Oppau cratère explosion
Capture d'écran Youtube - Suite à l'explosion, un cratère de 165 mètres de long, 96 mètres de large et d’une profondeur de 18, 5 mètres s’est formé sur le site d'Oppau.

 


Postérité de l’explosion d’Oppau

BASF qui s'est immédiatement dédouanée de toute responsabilité juridique, vit les charges à son égard abandonnées en 1923, faute de preuves de négligence.

La gravité de l’explosion a mis le doute chez beaucoup quant aux réelles causes de l’incident, et dans le contexte post Seconde Guerre mondiale, on n’a pas manqué de voir émerger des théories du complot : la presse des Alliés de la Triple Entente – comme le New York Times, Daily Telegraph et le Wall Street Journal - suspectait l’Allemagne de chercher à obtenir des armes et notamment des bombes (ce qui lui était interdit par le Traité de Versailles).
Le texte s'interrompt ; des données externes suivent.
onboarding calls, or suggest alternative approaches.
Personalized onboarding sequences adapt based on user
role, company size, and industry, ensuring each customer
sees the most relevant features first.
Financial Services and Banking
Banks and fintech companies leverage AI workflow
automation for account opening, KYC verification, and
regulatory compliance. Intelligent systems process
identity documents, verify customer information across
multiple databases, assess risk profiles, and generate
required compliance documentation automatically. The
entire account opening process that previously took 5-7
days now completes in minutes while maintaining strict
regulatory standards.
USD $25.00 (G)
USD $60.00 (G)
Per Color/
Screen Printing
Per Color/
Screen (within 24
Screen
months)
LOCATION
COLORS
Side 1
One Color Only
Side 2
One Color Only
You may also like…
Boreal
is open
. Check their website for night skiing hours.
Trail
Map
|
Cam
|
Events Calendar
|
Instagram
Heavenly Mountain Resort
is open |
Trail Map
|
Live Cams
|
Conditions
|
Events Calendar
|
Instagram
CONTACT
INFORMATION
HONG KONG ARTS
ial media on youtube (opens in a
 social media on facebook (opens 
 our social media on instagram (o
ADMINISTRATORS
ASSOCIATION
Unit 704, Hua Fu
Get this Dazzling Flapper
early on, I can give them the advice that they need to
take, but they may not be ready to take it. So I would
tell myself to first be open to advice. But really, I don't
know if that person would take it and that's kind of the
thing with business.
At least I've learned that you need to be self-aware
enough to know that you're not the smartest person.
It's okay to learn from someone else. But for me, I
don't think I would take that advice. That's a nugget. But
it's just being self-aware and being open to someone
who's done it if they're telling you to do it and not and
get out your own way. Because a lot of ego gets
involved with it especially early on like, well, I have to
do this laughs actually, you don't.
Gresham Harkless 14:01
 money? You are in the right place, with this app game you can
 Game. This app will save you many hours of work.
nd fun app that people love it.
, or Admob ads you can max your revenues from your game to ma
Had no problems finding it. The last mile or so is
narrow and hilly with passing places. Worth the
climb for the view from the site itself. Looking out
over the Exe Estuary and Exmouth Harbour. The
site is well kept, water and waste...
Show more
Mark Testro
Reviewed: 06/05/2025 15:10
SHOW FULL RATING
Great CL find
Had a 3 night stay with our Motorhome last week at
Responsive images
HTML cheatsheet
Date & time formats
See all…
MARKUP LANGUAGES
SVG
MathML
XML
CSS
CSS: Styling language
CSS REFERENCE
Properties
En Allemagne, le nitrate d’ammonium relève de la législation concernant les explosifs : en effet, la substance s’est aussi avérée comme très populaires chez les terroristes, par exemple dans l’attentat contre le bâtiment fédéral d’Oklahoma City aux États-Unis en 1995 ou plus récemment dans l’attentat à la voiture piégée du terroriste d’extrême droite Behring Breivik à Oslo en 2011. Les attaques ont respectivement tué 166 et 8 personnes.

En mai 2020, le journal « Times of Israël » a révélé que les services secrets israéliens auraient averti les autorités allemandes de centaines de kilos de nitrate d’ammonium stockés par des partisans du groupe terroriste islamique Hezbollah dans le sud du pays. Ce bras militaire du « Parti de Dieu », considéré depuis 2013 comme groupe terroriste par l’Union Européenne compterait environ 1 050 adeptes en Allemagne.